Large-Scale Fabrication of Ordered Silicon Nanotip Arrays Used for Gas Ionization in Ion Mobility Spectrometers

The 9/11 events have led to an increase in the request for sensors and sensor systems that can detect rapidly, efficiently, and at moderate cost trace explosives and a whole range of toxic substances at diverse control points, e.g., at airports and inside air conditioning systems in aircraft and public buildings. To date, the security screening instruments of choice are ion mobility spectrometers (IMS), which are basically time-of-flight mass spectrometers (Sielemann, 1999 and Stach, 1997). Such instruments allow for the detection of explosives, chemical warfare agents, and illicit drugs. Widespread adoption of the IMS technology in civilian security screening applications, for instance, at airports, has been hindered due to the fact that state-of-the-art spectrometers employ radioactive ion sources.
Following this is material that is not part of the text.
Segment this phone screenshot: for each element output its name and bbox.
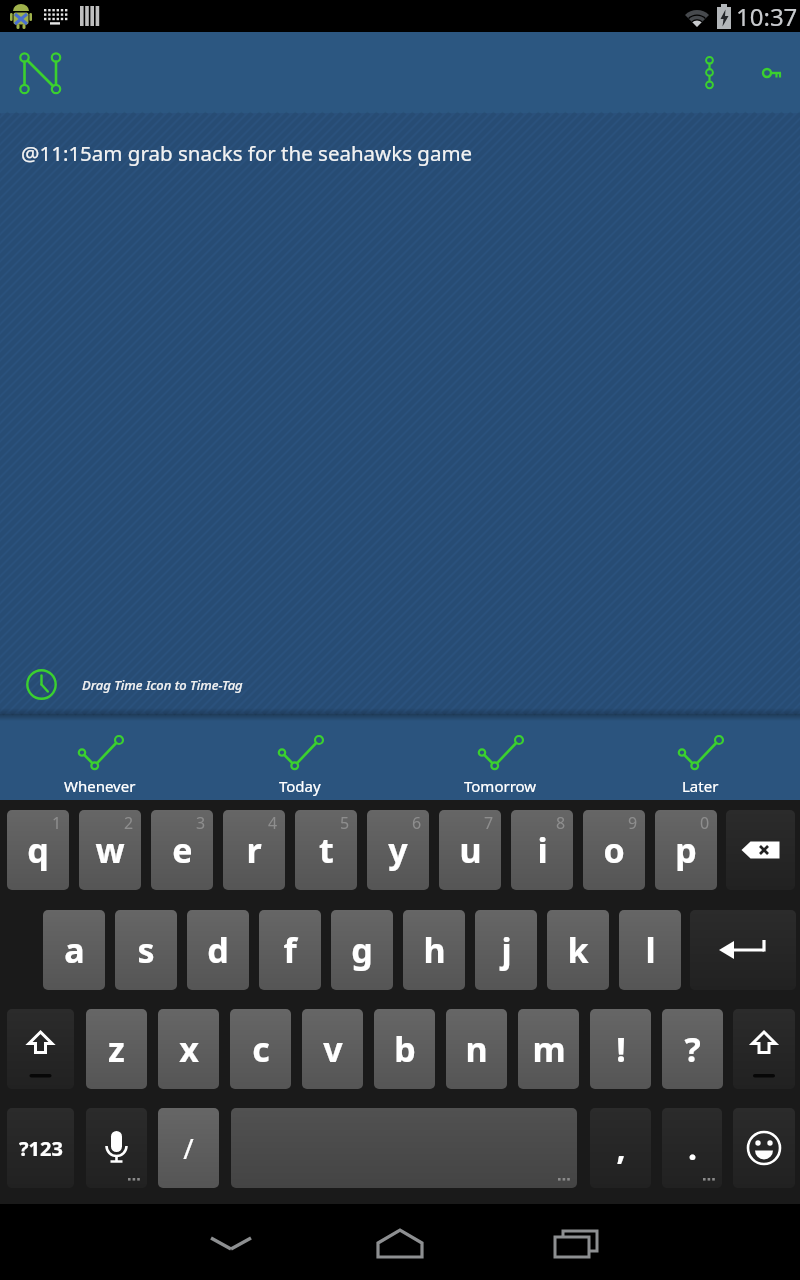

We report on fabrication and measurements of large-scale-ordered silicon nanotip arrays, used to replace the radioactive source for IMS gas ionization. Surface ionization mechanisms on the platinum-coated silicon surface can be significantly increased compared to flat structures due to the strong field enhancement at the tips. We will show measurements of the ion current of planar surfaces compared to microstructured surfaces as well as a photoelectrochemical etching process that allows to etch flat tips with a low aspect ratio as well as long tips with high aspect ratios with exact control about the tip profile.